Rain streaked the train windows ... rain, so, let it rain ... rain has meaning here. It's home again, home, if there is such a place. He was seeing the familiar, outwardly unchanged by war: seeing the old brick/wood house, the mangy Chateaubriand books in the attic, Dad's poilu hat, the grand piano: certain hours would come alive in certain rooms.
It was after two p.m. and the train was late ... wasn't that Jean standing there by the depot, a bunch of farmers around her?

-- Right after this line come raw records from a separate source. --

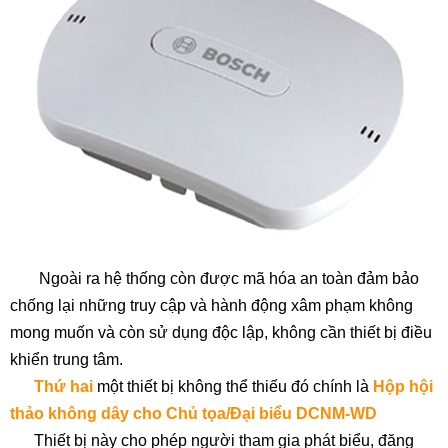
Ngoài ra hệ thống còn được mã hóa an toàn đảm bảo
chống lại những truy cập và hành động xâm phạm không
mong muốn và còn sử dụng độc lập, không cần thiết bị điều
khiển trung tâm.
Thứ hai
một thiết bị không thể thiếu đó chính là
Hộp hội
thảo không dây cho Chủ tọa/Đại biểu DCNM-WD
Thiết bị này cho phép người tham gia phát biểu, đăng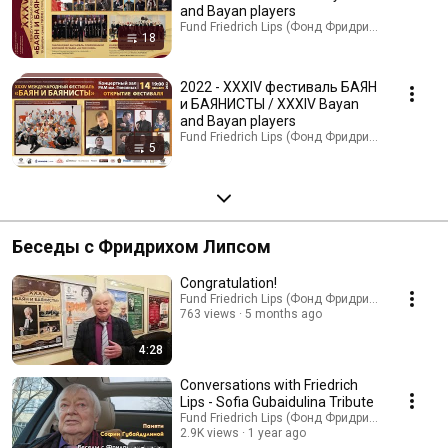
and Bayan players
Fund Friedrich Lips (Фонд Фридриха Липса) · Pla
18
2022 - XXXIV фестиваль БАЯН
и БАЯНИСТЫ / XXXIV Bayan
and Bayan players
Fund Friedrich Lips (Фонд Фридриха Липса) · Pla
5
Беседы с Фридрихом Липсом
Congratulation!
Fund Friedrich Lips (Фонд Фридриха Липса)
763 views
5 months ago
4:28
Conversations with Friedrich
Lips - Sofia Gubaidulina Tribute
Fund Friedrich Lips (Фонд Фридриха Липса)
2.9K views
1 year ago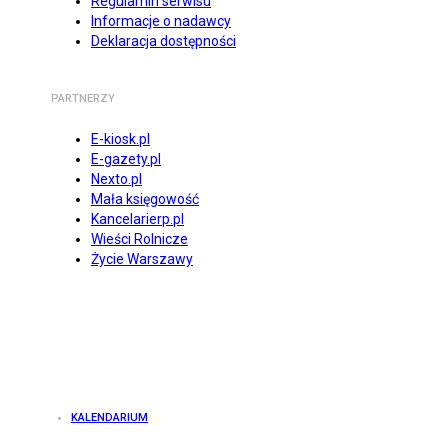
Regulamin serwisu
Informacje o nadawcy
Deklaracja dostępności
PARTNERZY
E-kiosk.pl
E-gazety.pl
Nexto.pl
Mała księgowość
Kancelarierp.pl
Wieści Rolnicze
Życie Warszawy
KALENDARIUM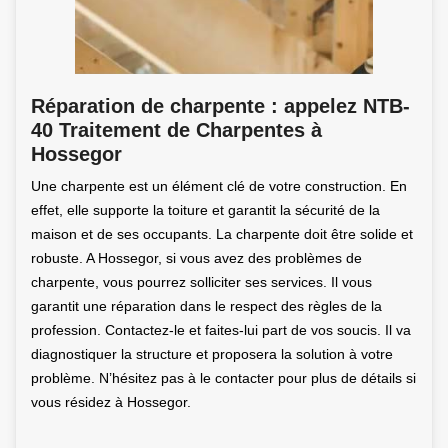
Réparation de charpente : appelez NTB-
40 Traitement de Charpentes à
Hossegor
Une charpente est un élément clé de votre construction. En
effet, elle supporte la toiture et garantit la sécurité de la
maison et de ses occupants. La charpente doit être solide et
robuste. A Hossegor, si vous avez des problèmes de
charpente, vous pourrez solliciter ses services. Il vous
garantit une réparation dans le respect des règles de la
profession. Contactez-le et faites-lui part de vos soucis. Il va
diagnostiquer la structure et proposera la solution à votre
problème. N’hésitez pas à le contacter pour plus de détails si
vous résidez à Hossegor.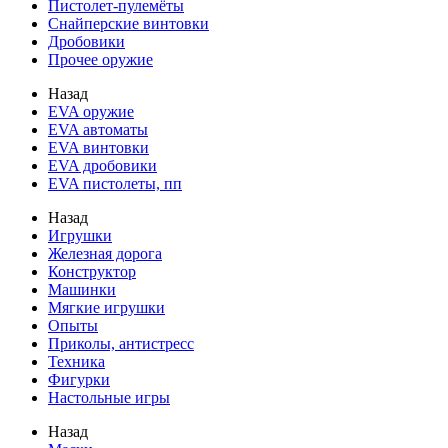
Пистолет-пулемёты
Снайперские винтовки
Дробовики
Прочее оружие
Назад
EVA оружие
EVA автоматы
EVA винтовки
EVA дробовики
EVA пистолеты, пп
Назад
Игрушки
Железная дорога
Конструктор
Машинки
Мягкие игрушки
Опыты
Приколы, антистресс
Техника
Фигурки
Настольные игры
Назад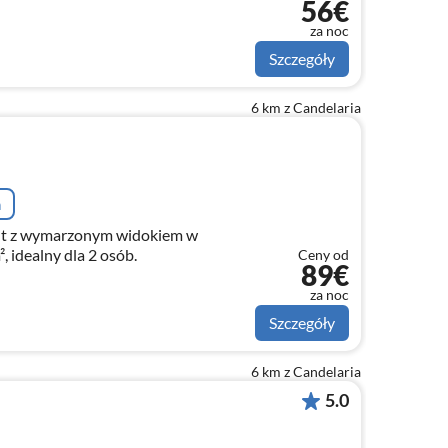
56€
za noc
Szczegóły
6 km z Candelaria
a
nt z wymarzonym widokiem w
, idealny dla 2 osób.
Ceny od
89€
za noc
Szczegóły
6 km z Candelaria
5.0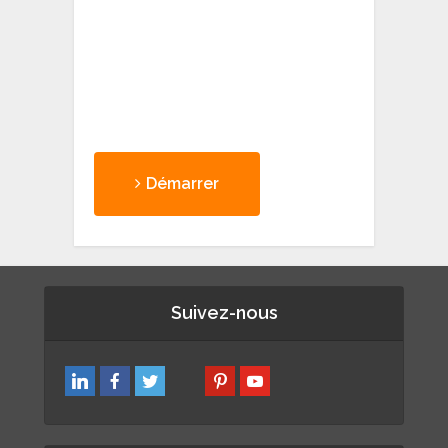
Démarrer
Suivez-nous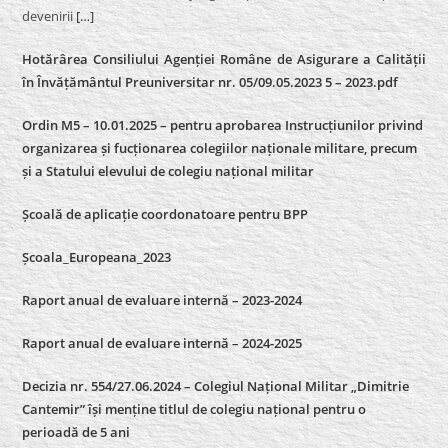
devenirii
[…]
Hotărârea Consiliului Agenției Române de Asigurare a Calității
în Învățământul Preuniversitar nr. 05/09.05.2023 5 – 2023.pdf
Ordin M5 – 10.01.2025 – pentru aprobarea Instrucțiunilor privind
organizarea și fucționarea colegiilor naționale militare, precum
și a Statului elevului de colegiu național militar
Școală de aplicație coordonatoare pentru BPP
Școala_Europeana_2023
Raport anual de evaluare internă – 2023-2024
Raport anual de evaluare internă –
2024-2025
Decizia nr. 554/27.06.2024 – Colegiul Național Militar „Dimitrie
Cantemir” își menține titlul de colegiu național pentru o
perioadă de 5 ani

A grey freight car on the siding cut him off, car by car, from the station. The locomotive whistle cemented rain drops together: his face close to the window he waited, counting the passing freight cars, aware too of his compartment: it seemed to rise up around him, threaten: the shabby seat, the shabby suitcase on the shabby carpeting: everything attained a linear dimension: for seconds more, as the engine braked and the cars ground to a stop, he reviewed his trip across Germany, the dangerous jeep ride to Offenburg, a strafing of the German train, the endless check-points, ID problems, the mockingly tedious truck trip into Paris. How could there be so many, many fields and police and hedges strung together? So many, many stops at villages, on sidings?
Opening his compartment door, he glared at the platform people, dozens of rain-splattered faces, those blank faces, beseeching faces. Jeannette was standing under the depot eaves, near the entry door, wearing her uniform, bareheaded, a cape about her shoulders.
He waved and hollered.
Stepping down, a gendarme bumped him, and then her arms were around him, her face against his.
"Orville ... Orv, oh, darling!"
Claude was there to shake hands in his old way, something brotherly. He was ready to carry the suitcase.
She squeezed Orville hard, breathing hard, her face upturned, smiling. Thinking of his filthy mufti, he wanted to break away from her: her cleanliness was difficult to accept: he thought her uniform's immaculateness might make him dangerously conspicuous. No one noticed. Everyone was busy coming and going.
He asked about Lena.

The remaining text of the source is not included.